# EXERCISE OBJECTIVE:
Return the records below exactly as they are written.

● ● ● ● ●

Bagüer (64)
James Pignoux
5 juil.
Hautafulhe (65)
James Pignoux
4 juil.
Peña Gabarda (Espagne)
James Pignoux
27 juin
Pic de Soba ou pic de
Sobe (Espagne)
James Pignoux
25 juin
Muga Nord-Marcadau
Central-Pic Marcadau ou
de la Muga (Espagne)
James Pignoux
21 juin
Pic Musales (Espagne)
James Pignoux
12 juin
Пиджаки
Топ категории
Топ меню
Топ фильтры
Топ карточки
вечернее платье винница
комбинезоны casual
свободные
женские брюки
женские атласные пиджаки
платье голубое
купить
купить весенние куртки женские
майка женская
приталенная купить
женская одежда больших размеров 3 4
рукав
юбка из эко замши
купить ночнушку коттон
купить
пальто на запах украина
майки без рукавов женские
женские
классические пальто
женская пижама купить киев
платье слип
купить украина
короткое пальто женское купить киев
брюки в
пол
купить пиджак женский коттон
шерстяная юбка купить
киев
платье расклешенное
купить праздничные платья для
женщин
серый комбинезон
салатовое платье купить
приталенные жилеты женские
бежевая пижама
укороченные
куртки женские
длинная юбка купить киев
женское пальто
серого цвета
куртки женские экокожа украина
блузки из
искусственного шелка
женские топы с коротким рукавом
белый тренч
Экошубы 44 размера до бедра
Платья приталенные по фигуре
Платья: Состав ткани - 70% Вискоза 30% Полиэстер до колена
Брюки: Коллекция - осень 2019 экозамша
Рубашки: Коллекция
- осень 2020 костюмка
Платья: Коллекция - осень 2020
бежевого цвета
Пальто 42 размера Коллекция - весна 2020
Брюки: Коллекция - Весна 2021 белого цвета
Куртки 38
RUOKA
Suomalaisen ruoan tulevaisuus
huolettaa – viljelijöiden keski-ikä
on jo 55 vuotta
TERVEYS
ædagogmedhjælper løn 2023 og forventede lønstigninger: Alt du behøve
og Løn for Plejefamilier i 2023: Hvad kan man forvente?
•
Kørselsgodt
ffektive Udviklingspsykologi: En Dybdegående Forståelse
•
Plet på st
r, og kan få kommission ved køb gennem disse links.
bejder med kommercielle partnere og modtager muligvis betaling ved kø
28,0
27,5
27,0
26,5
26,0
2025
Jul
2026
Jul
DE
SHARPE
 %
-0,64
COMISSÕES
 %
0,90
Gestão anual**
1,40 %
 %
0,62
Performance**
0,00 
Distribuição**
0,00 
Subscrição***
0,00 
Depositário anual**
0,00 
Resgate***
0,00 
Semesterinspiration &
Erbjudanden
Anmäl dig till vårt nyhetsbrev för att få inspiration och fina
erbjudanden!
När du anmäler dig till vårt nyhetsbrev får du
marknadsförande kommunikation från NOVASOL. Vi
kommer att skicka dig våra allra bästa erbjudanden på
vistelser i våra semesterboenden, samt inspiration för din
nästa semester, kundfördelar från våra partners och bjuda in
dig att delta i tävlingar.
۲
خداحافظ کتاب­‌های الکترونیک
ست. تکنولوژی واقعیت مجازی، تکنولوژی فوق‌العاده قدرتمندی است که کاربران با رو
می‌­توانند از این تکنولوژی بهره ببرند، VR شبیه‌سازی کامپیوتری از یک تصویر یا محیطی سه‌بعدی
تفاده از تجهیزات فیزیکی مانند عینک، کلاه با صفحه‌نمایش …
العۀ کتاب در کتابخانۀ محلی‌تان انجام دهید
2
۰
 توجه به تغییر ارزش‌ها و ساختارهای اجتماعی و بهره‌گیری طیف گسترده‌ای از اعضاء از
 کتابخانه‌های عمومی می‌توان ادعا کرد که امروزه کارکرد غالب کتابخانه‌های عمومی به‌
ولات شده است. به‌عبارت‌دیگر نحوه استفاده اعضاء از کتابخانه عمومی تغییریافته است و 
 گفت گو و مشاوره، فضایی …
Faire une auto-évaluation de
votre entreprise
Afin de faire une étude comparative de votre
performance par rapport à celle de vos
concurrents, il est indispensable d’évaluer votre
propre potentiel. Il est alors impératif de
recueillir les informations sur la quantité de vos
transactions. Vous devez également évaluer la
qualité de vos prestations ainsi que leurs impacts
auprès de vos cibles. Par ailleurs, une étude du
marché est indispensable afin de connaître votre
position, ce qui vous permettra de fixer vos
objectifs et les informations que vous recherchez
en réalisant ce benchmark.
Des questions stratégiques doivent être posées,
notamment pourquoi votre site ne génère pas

● ● ● ● ●

# OUTPUT OF THE EXERCISE:
Bagüer (64)
James Pignoux
5 juil.
Hautafulhe (65)
James Pignoux
4 juil.
Peña Gabarda (Espagne)
James Pignoux
27 juin
Pic de Soba ou pic de
Sobe (Espagne)
James Pignoux
25 juin
Muga Nord-Marcadau
Central-Pic Marcadau ou
de la Muga (Espagne)
James Pignoux
21 juin
Pic Musales (Espagne)
James Pignoux
12 juin
Пиджаки
Топ категории
Топ меню
Топ фильтры
Топ карточки
вечернее платье винница
комбинезоны casual
свободные
женские брюки
женские атласные пиджаки
платье голубое
купить
купить весенние куртки женские
майка женская
приталенная купить
женская одежда больших размеров 3 4
рукав
юбка из эко замши
купить ночнушку коттон
купить
пальто на запах украина
майки без рукавов женские
женские
классические пальто
женская пижама купить киев
платье слип
купить украина
короткое пальто женское купить киев
брюки в
пол
купить пиджак женский коттон
шерстяная юбка купить
киев
платье расклешенное
купить праздничные платья для
женщин
серый комбинезон
салатовое платье купить
приталенные жилеты женские
бежевая пижама
укороченные
куртки женские
длинная юбка купить киев
женское пальто
серого цвета
куртки женские экокожа украина
блузки из
искусственного шелка
женские топы с коротким рукавом
белый тренч
Экошубы 44 размера до бедра
Платья приталенные по фигуре
Платья: Состав ткани - 70% Вискоза 30% Полиэстер до колена
Брюки: Коллекция - осень 2019 экозамша
Рубашки: Коллекция
- осень 2020 костюмка
Платья: Коллекция - осень 2020
бежевого цвета
Пальто 42 размера Коллекция - весна 2020
Брюки: Коллекция - Весна 2021 белого цвета
Куртки 38
RUOKA
Suomalaisen ruoan tulevaisuus
huolettaa – viljelijöiden keski-ikä
on jo 55 vuotta
TERVEYS
ædagogmedhjælper løn 2023 og forventede lønstigninger: Alt du behøve
og Løn for Plejefamilier i 2023: Hvad kan man forvente?
•
Kørselsgodt
ffektive Udviklingspsykologi: En Dybdegående Forståelse
•
Plet på st
r, og kan få kommission ved køb gennem disse links.
bejder med kommercielle partnere og modtager muligvis betaling ved kø
28,0
27,5
27,0
26,5
26,0
2025
Jul
2026
Jul
DE
SHARPE
 %
-0,64
COMISSÕES
 %
0,90
Gestão anual**
1,40 %
 %
0,62
Performance**
0,00 
Distribuição**
0,00 
Subscrição***
0,00 
Depositário anual**
0,00 
Resgate***
0,00 
Semesterinspiration &
Erbjudanden
Anmäl dig till vårt nyhetsbrev för att få inspiration och fina
erbjudanden!
När du anmäler dig till vårt nyhetsbrev får du
marknadsförande kommunikation från NOVASOL. Vi
kommer att skicka dig våra allra bästa erbjudanden på
vistelser i våra semesterboenden, samt inspiration för din
nästa semester, kundfördelar från våra partners och bjuda in
dig att delta i tävlingar.
۲
خداحافظ کتاب­‌های الکترونیک
ست. تکنولوژی واقعیت مجازی، تکنولوژی فوق‌العاده قدرتمندی است که کاربران با رو
می‌­توانند از این تکنولوژی بهره ببرند، VR شبیه‌سازی کامپیوتری از یک تصویر یا محیطی سه‌بعدی
تفاده از تجهیزات فیزیکی مانند عینک، کلاه با صفحه‌نمایش …
العۀ کتاب در کتابخانۀ محلی‌تان انجام دهید
2
۰
 توجه به تغییر ارزش‌ها و ساختارهای اجتماعی و بهره‌گیری طیف گسترده‌ای از اعضاء از
 کتابخانه‌های عمومی می‌توان ادعا کرد که امروزه کارکرد غالب کتابخانه‌های عمومی به‌
ولات شده است. به‌عبارت‌دیگر نحوه استفاده اعضاء از کتابخانه عمومی تغییریافته است و 
 گفت گو و مشاوره، فضایی …
Faire une auto-évaluation de
votre entreprise
Afin de faire une étude comparative de votre
performance par rapport à celle de vos
concurrents, il est indispensable d’évaluer votre
propre potentiel. Il est alors impératif de
recueillir les informations sur la quantité de vos
transactions. Vous devez également évaluer la
qualité de vos prestations ainsi que leurs impacts
auprès de vos cibles. Par ailleurs, une étude du
marché est indispensable afin de connaître votre
position, ce qui vous permettra de fixer vos
objectifs et les informations que vous recherchez
en réalisant ce benchmark.
Des questions stratégiques doivent être posées,
notamment pourquoi votre site ne génère pas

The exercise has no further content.